Thursday, March 09, 2006

Bringing an Asian flair to meatloaf....

We have made individual meat loaves before, but tonight's version takes on an Asian twist. The recipes also uses another new-to-us ingredient - Water Chestnuts.

In tonight's dinner of Asian-Style Meat Loaves, finely chopped plain rice crackers replace breadcrumbs that are typically used as binder. Mixing ground turkey breast with lean ground pork keeps the these mini loafs from drying out. Water chestnuts bring a crisp texture difference and have a very delicate sweet flavor. Instead of a tomato based product, hoisin sauce is included inside the mix and is also spread on top before baking to turn into a rich dark color. The hoisin also lends some spice and a bit of sweetness. Fresh ginger root also brings a bite to the dish. I served the Toasted Coconut Rice from Tuesday as a side.
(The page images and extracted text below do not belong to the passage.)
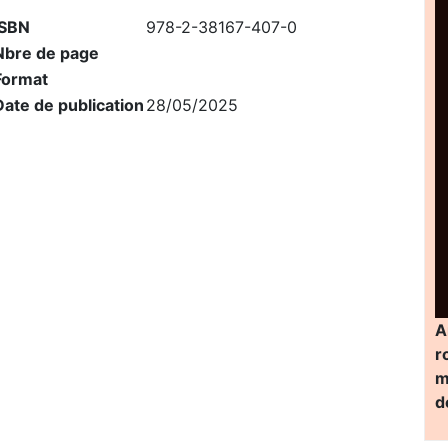
ISBN
978-2-38167-407-0
Nbre de page
Format
Date de publication
28/05/2025
A
r
m
d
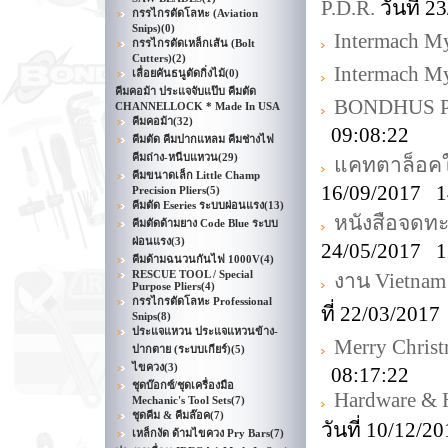
P.D.R.
วันที่ 
กรรไกรตัดโลหะ (Aviation
Snips)
(0)
Intermach M
กรรไกรตัดเหล็กเส้น (Bolt
Cutters)
(2)
Intermach M
เลื่อยคันธนูตัดกิ่งไม้
(0)
คีมคอม้า ประแจจับแป๊บ คีมตัด
BONDHUS Pro
CHANNELLOCK * Made In USA
คีมคอม้า
(32)
09:08:22
คีมตัด คีมปากแหลม คีมช่างไฟ
คีมถ่าง-หนีบแหวน
(29)
แคทตาล็อคใ
คีมขนาดเล็ก Little Champ
16/09/2017 1
Precision Pliers
(5)
คีมตัด Eseries ระบบผ่อนแรง
(13)
หนังสือจดท
คีมตัดด้ามยาง Code Blue ระบบ
ผ่อนแรง
(3)
24/05/2017 1
คีมด้ามฉนวนกันไฟ 1000V
(4)
RESCUE TOOL / Special
งาน Vietnam
Purpose Pliers
(4)
กรรไกรตัดโลหะ Professional
ที่ 22/03/201
Snips
(8)
ประแจแหวน ประแจแหวนข้าง-
Merry Christ
ปากตาย (ระบบเกียร์)
(5)
ไขควง
(3)
08:17:22
ชุดบ๊อกซ์/ชุดเครื่องมือ
Hardware & 
Mechanic's Tool Sets
(7)
ชุดคีม & คีมล๊อค
(7)
วันที่ 10/12/
เหล็กงัด ด้ามไขควง Pry Bars
(7)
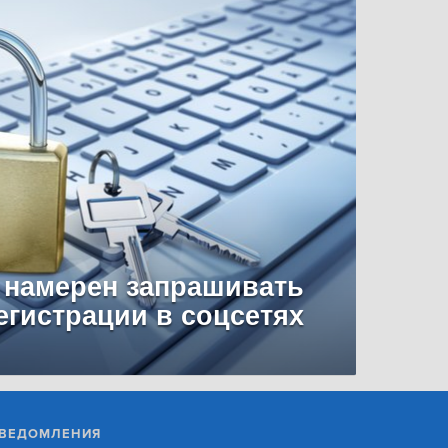
 намерен запрашивать
егистрации в соцсетях
ВЕДОМЛЕНИЯ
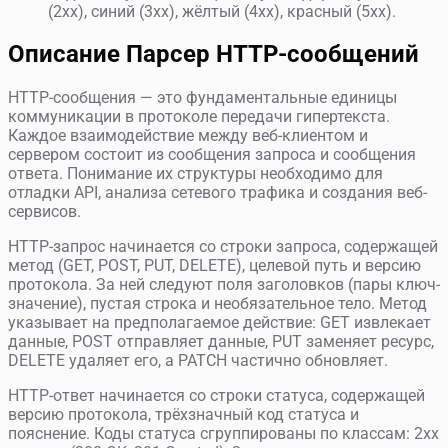
(2xx), синий (3xx), жёлтый (4xx), красный (5xx).
Описание Парсер HTTP-сообщений
HTTP-сообщения — это фундаментальные единицы
коммуникации в протоколе передачи гипертекста.
Каждое взаимодействие между веб-клиентом и
сервером состоит из сообщения запроса и сообщения
ответа. Понимание их структуры необходимо для
отладки API, анализа сетевого трафика и создания веб-
сервисов.
HTTP-запрос начинается со строки запроса, содержащей
метод (GET, POST, PUT, DELETE), целевой путь и версию
протокола. За ней следуют поля заголовков (пары ключ-
значение), пустая строка и необязательное тело. Метод
указывает на предполагаемое действие: GET извлекает
данные, POST отправляет данные, PUT заменяет ресурс,
DELETE удаляет его, а PATCH частично обновляет.
HTTP-ответ начинается со строки статуса, содержащей
версию протокола, трёхзначный код статуса и
пояснение. Коды статуса сгруппированы по классам: 2xx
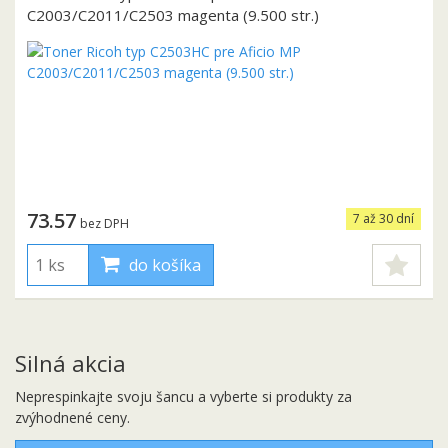
C2003/C2011/C2503 magenta (9.500 str.)
73.57
7 až 30 dní
bez DPH
do košíka
Silná akcia
Neprespinkajte svoju šancu a vyberte si produkty za
zvýhodnené ceny.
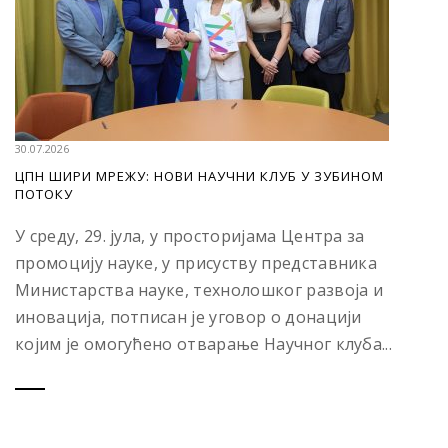
30.07.2026
ЦПН ШИРИ МРЕЖУ: НОВИ НАУЧНИ КЛУБ У ЗУБИНОМ
ПОТОКУ
У среду, 29. јула, у просторијама Центра за
промоцију науке, у присуству представника
Министарства науке, технолошког развоја и
иновација, потписан је уговор о донацији
којим је омогућено отварање Научног клуба...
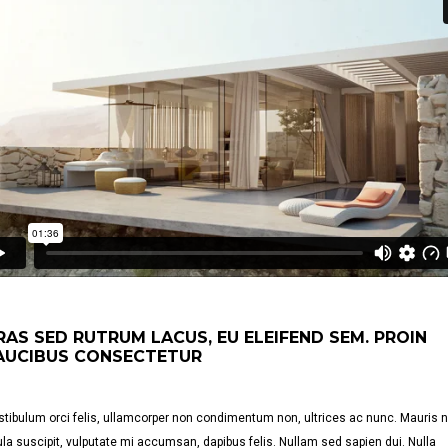
RAS SED RUTRUM LACUS, EU ELEIFEND SEM. PROIN
AUCIBUS CONSECTETUR
tibulum orci felis, ullamcorper non condimentum non, ultrices ac nunc. Mauris 
ula suscipit, vulputate mi accumsan, dapibus felis. Nullam sed sapien dui. Nulla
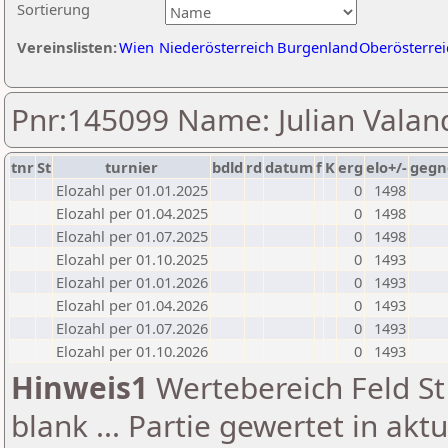
Sortierung
Vereinslisten:
Wien
Niederösterreich
Burgenland
Oberösterrei
Pnr:145099 Name: Julian Valan
tnr
St
turnier
bdld
rd
datum
f
K
erg
elo+/-
gegn
Elozahl per 01.01.2025
0
1498
Elozahl per 01.04.2025
0
1498
Elozahl per 01.07.2025
0
1498
Elozahl per 01.10.2025
0
1493
Elozahl per 01.01.2026
0
1493
Elozahl per 01.04.2026
0
1493
Elozahl per 01.07.2026
0
1493
Elozahl per 01.10.2026
0
1493
Hinweis1
Wertebereich Feld St 
blank ... Partie gewertet in akt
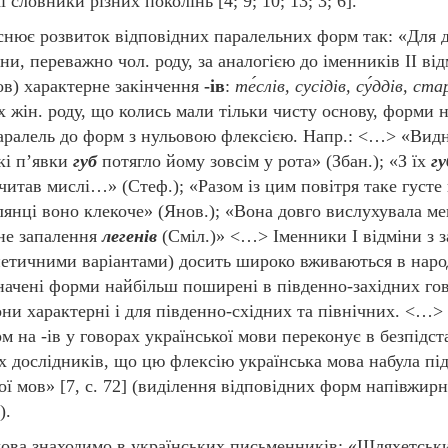
кі словники різних поколінь [4; 9; 10; 13; 3; 6].
яснює розвиток відповідних паралельних форм так: «Для 
іни, переважно чол. роду, за аналогією до іменників II ві
ов) характерне закінчення
-ів
:
те́слів, сусідів, су́ддів, ст
 жін. роду, що колись мали тільки чисту основу, форми н
аралель до форм з нульовою флексією. Напр.: <…> «Видн
кі п’явки
губ
потягло йому зовсім у рота» (Збан.); «З їх
гу
ичитав мислі…» (Стеф.); «Разом із цим повітря таке густе 
лянці воно клекоче» (Янов.); «Вона довго вислухувала ме
ене запалення
легенів
(Сміл.)» <…> Іменники І відміни з 
онетичними варіантами) досить широко вживаються в нар
значені форми найбільш поширені в південно-західних гов
ни характерні і для південно-східних та північних. <…>
 на -ів у говорах української мови переконує в безпідст
х дослідників, що цю флексію українська мова набула пі
кої мов» [7, с. 72] (виділення відповідних форм напівжир
).
ова знаходимо в українських письменників: «Шляхетськ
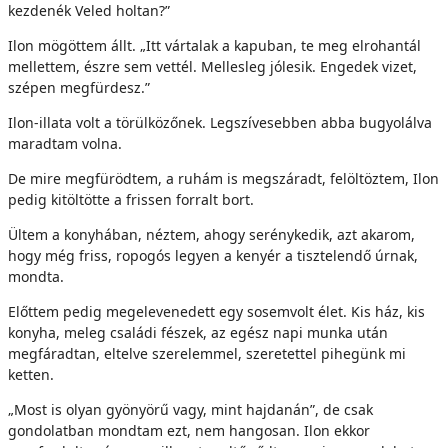
kezdenék Veled holtan?”
Ilon mögöttem állt. „Itt vártalak a kapuban, te meg elrohantál
mellettem, észre sem vettél. Mellesleg jólesik. Engedek vizet,
szépen megfürdesz.”
Ilon-illata volt a törülközőnek. Legszívesebben abba bugyolálva
maradtam volna.
De mire megfürödtem, a ruhám is megszáradt, felöltöztem, Ilon
pedig kitöltötte a frissen forralt bort.
Ültem a konyhában, néztem, ahogy serénykedik, azt akarom,
hogy még friss, ropogós legyen a kenyér a tisztelendő úrnak,
mondta.
Előttem pedig megelevenedett egy sosemvolt élet. Kis ház, kis
konyha, meleg családi fészek, az egész napi munka után
megfáradtan, eltelve szerelemmel, szeretettel pihegünk mi
ketten.
„Most is olyan gyönyörű vagy, mint hajdanán”, de csak
gondolatban mondtam ezt, nem hangosan. Ilon ekkor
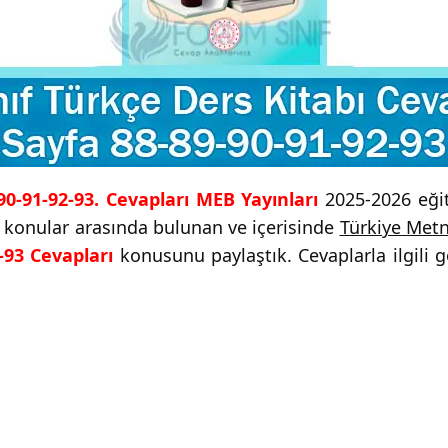
90-91-92-93. Cevapları MEB Yayınları
2025-2026 eğiti
i konular arasında bulunan ve içerisinde
Türkiye Metn
-93 Cevapları
konusunu paylaştık. Cevaplarla ilgili 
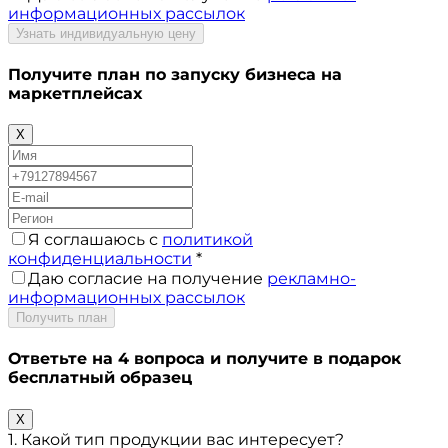
информационных рассылок
Узнать индивидуальную цену
Получите план по запуску бизнеса на
маркетплейсах
X
Я соглашаюсь с
политикой
конфиденциальности
*
Даю согласие на получение
рекламно-
информационных рассылок
Получить план
Ответьте на 4 вопроса и получите в подарок
бесплатный образец
X
1. Какой тип продукции вас интересует?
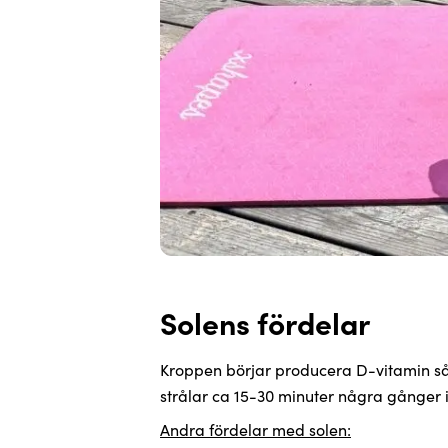
Solens fördelar
Kroppen börjar producera D-vitamin så f
strålar ca 15-30 minuter några gånger
Andra fördelar med solen:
  1. I always keep several cans of water chestnuts in the pantry, and use them to add crunch to casseroles. You know that creamed cauliflower dish you made a while back, try adding some diced water chestnuts to it for some cool crunch that doesn't change the flavor of the dish. That meatloaf looks really good-I have a jar of hoisin sauce I haven't used yet. There's an idea.

  2. Thanks for the idea of additing it to that cauliflower dish Cyndi! I will note that if we make it again!